__DATASET EXCERPTS__
***

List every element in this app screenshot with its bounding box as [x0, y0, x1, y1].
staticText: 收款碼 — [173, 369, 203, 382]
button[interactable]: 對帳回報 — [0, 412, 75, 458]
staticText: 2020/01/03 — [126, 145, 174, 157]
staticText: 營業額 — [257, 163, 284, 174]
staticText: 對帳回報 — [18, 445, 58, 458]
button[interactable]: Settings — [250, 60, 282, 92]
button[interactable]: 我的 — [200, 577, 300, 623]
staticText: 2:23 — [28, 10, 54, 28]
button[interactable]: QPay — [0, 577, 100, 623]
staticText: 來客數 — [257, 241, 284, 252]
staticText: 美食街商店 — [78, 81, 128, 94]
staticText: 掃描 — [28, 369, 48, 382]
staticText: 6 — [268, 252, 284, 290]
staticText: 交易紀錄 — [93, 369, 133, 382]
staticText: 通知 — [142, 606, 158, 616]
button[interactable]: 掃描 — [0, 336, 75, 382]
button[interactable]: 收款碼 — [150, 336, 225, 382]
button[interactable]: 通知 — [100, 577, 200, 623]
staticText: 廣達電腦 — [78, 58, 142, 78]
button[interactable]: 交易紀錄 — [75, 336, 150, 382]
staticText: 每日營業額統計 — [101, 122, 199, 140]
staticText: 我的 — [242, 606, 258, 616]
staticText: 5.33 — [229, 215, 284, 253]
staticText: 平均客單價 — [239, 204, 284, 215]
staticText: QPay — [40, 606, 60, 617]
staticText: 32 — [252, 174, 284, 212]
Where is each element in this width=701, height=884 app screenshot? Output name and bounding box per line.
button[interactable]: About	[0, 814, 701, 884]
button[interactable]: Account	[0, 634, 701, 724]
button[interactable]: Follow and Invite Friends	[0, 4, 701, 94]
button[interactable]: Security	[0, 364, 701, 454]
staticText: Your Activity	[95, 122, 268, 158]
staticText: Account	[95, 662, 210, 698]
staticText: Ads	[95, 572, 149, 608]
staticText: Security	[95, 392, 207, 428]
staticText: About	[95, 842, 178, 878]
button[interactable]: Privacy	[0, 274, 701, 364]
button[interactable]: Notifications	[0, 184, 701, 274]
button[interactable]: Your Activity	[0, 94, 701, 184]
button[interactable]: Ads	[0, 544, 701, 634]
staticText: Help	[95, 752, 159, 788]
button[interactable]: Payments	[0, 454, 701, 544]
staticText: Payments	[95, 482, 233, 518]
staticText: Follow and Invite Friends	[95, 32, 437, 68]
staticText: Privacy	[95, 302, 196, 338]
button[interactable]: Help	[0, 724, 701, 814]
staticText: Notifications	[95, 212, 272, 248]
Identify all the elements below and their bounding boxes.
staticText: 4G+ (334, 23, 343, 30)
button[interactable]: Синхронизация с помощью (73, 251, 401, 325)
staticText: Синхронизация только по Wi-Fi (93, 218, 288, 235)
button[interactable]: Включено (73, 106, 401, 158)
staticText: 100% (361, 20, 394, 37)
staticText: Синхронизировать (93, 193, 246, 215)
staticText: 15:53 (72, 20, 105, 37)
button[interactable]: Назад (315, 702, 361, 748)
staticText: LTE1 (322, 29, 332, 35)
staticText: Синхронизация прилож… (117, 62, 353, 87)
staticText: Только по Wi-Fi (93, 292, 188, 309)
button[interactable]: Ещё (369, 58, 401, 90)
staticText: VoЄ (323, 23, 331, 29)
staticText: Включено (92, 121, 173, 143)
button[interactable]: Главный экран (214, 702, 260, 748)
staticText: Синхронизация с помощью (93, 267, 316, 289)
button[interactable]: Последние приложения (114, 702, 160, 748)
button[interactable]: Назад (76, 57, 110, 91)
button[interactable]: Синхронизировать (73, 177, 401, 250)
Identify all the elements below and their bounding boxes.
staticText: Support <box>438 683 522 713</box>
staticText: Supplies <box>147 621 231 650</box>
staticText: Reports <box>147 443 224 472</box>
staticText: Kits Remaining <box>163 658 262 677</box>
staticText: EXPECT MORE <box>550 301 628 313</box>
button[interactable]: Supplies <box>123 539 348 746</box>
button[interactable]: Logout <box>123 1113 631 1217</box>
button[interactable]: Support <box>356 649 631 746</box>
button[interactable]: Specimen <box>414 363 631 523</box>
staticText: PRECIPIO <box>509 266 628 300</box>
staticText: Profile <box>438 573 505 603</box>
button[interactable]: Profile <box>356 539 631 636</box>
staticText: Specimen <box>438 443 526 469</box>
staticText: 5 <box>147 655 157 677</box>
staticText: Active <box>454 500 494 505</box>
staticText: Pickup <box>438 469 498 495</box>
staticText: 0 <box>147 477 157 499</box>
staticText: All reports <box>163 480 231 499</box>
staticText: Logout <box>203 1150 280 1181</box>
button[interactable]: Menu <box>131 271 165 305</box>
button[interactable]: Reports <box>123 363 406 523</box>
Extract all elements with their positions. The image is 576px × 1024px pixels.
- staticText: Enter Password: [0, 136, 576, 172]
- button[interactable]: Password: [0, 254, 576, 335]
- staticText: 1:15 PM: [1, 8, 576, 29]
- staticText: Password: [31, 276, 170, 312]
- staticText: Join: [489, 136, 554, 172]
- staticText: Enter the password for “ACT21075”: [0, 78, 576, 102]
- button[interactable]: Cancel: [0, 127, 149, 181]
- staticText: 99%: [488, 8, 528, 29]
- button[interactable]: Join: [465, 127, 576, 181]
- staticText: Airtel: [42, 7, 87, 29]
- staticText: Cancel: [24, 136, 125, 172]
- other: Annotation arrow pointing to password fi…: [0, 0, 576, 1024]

***

__TRY IT__
Working from the listing, state how many lines include "Friends". The reply must be that number alone.

__EXERCISE RESPONSE__
2